Joining some celebs in thanking my teachers



(Unfortunately, I can only remember three names in this video, and that's James McAvoy, Minnie Driver, and Juliette Lewis. I recognize a few of the others. The guy holding the sign is really familiar, but his name escapes me. The rest of the actors are completely unknown to me, probably because I don't keep up with a lot of popular entertainment. Help me out with the names of these people, folks!) 

Thank you, Mr. Peterson, my history teacher in summer school at Luther Burbank Senior High, who, in 1975, challenged all of us to question history and how it has been taught. He was a very tall and imposing man of Swedish descent whose thunderous voice instantly silenced us when he strolled into the classroom at 8 am sharp.
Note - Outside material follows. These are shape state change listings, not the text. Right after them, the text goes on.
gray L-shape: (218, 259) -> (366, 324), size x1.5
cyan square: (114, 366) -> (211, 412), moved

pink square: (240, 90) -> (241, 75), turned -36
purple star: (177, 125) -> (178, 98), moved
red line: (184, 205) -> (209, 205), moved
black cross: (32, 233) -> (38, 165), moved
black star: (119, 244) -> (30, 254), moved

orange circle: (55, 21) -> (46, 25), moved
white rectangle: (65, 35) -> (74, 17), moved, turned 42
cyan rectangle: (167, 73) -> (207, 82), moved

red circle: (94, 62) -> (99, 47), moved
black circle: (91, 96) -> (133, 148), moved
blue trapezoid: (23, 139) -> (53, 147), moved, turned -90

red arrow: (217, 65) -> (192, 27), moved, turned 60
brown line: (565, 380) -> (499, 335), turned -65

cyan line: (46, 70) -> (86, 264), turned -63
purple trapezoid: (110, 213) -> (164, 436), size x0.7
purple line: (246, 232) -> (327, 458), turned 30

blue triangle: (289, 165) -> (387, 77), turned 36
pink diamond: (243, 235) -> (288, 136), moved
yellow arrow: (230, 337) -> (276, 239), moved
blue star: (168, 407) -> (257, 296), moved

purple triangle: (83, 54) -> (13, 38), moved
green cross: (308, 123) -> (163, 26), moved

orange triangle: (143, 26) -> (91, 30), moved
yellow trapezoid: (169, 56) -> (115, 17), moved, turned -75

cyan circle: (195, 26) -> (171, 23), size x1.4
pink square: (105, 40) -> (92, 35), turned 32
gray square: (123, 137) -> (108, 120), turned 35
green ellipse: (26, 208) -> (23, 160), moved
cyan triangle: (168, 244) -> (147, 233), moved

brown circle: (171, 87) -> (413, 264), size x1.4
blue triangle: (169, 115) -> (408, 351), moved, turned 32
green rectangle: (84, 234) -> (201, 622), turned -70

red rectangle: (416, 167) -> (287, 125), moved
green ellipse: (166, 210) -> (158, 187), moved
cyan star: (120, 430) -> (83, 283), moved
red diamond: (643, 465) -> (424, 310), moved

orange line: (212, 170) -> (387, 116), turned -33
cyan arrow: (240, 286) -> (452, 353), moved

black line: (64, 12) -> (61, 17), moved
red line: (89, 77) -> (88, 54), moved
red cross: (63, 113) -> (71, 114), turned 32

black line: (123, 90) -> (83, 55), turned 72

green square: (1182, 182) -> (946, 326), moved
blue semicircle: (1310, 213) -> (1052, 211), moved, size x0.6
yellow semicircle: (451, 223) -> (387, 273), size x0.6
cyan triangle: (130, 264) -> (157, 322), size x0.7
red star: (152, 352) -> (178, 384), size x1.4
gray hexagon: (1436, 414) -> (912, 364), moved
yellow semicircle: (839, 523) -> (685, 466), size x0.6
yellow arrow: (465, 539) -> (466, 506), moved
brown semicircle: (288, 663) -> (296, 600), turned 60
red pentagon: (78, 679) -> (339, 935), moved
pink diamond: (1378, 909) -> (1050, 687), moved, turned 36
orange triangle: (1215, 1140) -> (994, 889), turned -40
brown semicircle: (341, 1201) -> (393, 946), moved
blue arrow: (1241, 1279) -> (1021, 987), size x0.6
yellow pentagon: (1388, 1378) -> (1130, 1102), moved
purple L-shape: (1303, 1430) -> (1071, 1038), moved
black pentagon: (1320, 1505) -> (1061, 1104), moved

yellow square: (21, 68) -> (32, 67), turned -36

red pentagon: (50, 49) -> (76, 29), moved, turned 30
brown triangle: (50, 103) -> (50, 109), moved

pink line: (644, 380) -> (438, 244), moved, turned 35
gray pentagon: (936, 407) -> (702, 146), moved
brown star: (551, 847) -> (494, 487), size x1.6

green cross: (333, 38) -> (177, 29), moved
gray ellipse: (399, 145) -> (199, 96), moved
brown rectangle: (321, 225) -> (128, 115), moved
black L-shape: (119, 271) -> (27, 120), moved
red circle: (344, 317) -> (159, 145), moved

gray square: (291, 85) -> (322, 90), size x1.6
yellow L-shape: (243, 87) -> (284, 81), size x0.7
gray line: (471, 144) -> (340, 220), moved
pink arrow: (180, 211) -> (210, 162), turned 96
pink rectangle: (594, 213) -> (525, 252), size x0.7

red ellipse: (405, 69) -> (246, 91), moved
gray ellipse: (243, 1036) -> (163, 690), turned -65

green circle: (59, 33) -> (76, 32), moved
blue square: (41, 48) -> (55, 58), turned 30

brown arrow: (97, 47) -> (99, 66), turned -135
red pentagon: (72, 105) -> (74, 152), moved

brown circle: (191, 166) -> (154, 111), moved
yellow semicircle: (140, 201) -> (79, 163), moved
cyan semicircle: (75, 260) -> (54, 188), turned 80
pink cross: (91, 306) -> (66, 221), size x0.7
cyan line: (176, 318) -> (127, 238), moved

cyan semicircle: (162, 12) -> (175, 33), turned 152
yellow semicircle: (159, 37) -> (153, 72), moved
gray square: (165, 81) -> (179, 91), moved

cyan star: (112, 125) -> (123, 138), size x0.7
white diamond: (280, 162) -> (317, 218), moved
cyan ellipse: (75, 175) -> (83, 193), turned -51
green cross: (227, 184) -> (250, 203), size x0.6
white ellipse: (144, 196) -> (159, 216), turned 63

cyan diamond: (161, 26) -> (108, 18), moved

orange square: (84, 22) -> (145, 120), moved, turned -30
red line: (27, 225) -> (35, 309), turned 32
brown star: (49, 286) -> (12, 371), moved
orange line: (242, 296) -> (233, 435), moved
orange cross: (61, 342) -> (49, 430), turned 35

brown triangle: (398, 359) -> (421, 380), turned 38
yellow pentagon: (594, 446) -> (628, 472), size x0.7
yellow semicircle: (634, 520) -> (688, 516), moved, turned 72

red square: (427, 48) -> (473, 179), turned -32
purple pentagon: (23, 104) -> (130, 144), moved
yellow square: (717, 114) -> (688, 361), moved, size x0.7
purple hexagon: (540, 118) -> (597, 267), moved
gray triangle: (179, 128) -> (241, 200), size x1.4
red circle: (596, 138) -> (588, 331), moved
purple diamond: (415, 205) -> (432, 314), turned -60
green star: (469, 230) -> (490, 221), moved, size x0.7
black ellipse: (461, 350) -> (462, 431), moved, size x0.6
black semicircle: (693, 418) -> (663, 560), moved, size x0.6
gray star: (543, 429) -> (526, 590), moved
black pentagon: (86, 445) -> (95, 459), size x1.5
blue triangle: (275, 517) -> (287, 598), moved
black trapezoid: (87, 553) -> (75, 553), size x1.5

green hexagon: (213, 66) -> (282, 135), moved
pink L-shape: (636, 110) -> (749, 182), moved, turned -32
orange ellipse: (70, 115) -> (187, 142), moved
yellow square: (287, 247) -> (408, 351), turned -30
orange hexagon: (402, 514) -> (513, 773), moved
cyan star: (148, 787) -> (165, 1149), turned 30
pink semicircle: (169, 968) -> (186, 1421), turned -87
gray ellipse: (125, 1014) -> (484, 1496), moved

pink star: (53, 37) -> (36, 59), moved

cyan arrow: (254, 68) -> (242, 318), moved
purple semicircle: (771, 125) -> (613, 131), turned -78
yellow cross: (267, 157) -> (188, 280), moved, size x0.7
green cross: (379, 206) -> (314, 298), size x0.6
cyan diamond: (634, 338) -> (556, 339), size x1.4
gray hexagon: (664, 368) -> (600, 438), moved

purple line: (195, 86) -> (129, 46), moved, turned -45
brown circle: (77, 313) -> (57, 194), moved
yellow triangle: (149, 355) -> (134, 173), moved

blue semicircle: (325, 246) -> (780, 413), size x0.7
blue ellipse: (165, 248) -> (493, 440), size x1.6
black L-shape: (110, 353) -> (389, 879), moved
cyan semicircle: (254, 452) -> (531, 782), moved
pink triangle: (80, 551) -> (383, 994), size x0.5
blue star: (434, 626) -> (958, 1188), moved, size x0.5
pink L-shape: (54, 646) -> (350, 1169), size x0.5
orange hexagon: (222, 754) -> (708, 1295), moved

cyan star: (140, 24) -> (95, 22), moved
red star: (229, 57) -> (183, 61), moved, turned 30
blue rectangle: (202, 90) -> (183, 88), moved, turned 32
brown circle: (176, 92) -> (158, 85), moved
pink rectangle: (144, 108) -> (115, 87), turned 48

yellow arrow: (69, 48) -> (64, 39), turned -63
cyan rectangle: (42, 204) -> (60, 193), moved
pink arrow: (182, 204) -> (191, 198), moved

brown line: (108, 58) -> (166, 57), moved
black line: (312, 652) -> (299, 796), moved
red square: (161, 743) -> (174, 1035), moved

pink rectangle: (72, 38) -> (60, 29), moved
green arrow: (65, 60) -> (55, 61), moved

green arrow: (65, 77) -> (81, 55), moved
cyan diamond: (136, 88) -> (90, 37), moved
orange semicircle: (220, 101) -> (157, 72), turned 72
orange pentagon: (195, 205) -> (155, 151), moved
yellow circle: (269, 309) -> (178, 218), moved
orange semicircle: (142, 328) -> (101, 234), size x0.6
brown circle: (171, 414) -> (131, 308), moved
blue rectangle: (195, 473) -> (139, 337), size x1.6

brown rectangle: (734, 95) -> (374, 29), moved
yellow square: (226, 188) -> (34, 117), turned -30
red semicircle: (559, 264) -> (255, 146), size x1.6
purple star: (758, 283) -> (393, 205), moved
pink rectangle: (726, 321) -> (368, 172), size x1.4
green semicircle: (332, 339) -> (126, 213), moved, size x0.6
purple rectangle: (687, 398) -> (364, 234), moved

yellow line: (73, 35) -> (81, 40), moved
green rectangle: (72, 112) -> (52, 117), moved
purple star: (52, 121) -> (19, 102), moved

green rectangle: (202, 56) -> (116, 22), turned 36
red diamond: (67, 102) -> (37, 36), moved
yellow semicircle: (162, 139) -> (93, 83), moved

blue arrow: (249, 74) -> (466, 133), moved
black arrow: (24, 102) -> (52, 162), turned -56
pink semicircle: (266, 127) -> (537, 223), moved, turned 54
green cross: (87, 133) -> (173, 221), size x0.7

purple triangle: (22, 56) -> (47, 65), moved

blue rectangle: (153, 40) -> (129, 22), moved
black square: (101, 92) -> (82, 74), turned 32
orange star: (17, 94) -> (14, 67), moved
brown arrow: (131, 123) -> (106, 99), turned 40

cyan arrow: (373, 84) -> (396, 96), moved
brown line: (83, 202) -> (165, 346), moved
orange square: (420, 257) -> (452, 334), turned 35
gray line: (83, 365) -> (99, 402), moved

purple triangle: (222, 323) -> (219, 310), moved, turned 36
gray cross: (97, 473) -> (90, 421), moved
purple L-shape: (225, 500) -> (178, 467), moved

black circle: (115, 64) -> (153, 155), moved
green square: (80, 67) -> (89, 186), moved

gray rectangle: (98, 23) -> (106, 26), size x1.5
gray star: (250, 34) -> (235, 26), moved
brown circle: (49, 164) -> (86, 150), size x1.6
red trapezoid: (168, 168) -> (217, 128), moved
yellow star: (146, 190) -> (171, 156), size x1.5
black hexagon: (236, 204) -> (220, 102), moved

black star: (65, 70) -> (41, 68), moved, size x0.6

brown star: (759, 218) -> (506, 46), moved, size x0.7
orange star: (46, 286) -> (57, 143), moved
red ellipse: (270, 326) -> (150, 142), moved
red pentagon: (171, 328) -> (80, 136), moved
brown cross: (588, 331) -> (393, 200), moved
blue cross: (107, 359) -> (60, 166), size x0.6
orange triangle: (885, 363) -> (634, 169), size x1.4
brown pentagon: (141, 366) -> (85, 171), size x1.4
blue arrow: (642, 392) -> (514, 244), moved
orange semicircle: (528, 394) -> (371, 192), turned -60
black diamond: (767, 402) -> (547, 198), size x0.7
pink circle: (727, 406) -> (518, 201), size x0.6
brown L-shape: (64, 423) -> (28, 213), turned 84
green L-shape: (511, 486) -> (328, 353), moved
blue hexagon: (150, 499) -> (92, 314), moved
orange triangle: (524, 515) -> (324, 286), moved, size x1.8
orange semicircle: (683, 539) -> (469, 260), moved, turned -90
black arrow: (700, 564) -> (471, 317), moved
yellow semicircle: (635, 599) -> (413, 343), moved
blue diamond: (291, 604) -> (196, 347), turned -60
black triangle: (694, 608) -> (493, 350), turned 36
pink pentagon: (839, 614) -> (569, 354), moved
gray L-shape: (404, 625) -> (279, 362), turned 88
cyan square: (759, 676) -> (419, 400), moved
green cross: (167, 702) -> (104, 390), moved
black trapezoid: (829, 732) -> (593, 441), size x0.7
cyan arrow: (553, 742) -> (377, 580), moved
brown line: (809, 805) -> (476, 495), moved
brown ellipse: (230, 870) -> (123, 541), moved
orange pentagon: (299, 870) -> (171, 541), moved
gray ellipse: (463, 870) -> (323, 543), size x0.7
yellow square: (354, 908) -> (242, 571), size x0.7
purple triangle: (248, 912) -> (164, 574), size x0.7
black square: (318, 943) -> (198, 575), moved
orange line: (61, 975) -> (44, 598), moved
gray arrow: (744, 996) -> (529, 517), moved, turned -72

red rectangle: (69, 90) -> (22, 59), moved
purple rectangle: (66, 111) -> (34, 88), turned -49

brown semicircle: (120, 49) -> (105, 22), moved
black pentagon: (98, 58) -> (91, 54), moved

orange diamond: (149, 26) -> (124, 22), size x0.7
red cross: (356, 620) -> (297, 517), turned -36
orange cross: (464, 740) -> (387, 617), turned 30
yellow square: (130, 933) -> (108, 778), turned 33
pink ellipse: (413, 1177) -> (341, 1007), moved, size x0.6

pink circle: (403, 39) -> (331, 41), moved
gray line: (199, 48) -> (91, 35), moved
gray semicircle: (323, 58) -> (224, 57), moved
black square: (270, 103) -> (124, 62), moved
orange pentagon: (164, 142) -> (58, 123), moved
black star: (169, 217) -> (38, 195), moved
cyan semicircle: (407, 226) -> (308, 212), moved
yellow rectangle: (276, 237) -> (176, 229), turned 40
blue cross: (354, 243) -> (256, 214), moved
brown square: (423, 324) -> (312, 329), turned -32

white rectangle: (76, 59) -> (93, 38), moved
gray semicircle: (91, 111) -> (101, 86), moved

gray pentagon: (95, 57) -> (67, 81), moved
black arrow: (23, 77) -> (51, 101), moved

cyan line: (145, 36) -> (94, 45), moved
And he told us something that no history teacher had the audacity to say before or since: "Forget all the economic arguments you've read in your textbooks about the causes of the Civil War. There was only one way the wealthy plantation owners could convince poor whites to fight that war for them, and that was RACISM." It was like the hammer of Thor had rained its full force of thunder and lightening on us. All we could do was stare at him. Did he, a White man, just say racism was the cause of the Civil War? 

Let's put this into perspective: it was the summer of 1975, right before my junior year in high school. That history class was required by the California Department of Education for students who wished to enroll in either the University of California or State University systems, which is what I wanted to do. And it was the summer in Sacramento, California, where the daylight temperatures regularly climbed over 100 degrees by 10 am. Even worse than that, we had NO air conditioning in our classroom! We were all on the verge of passing out by the time we took our mid-morning break.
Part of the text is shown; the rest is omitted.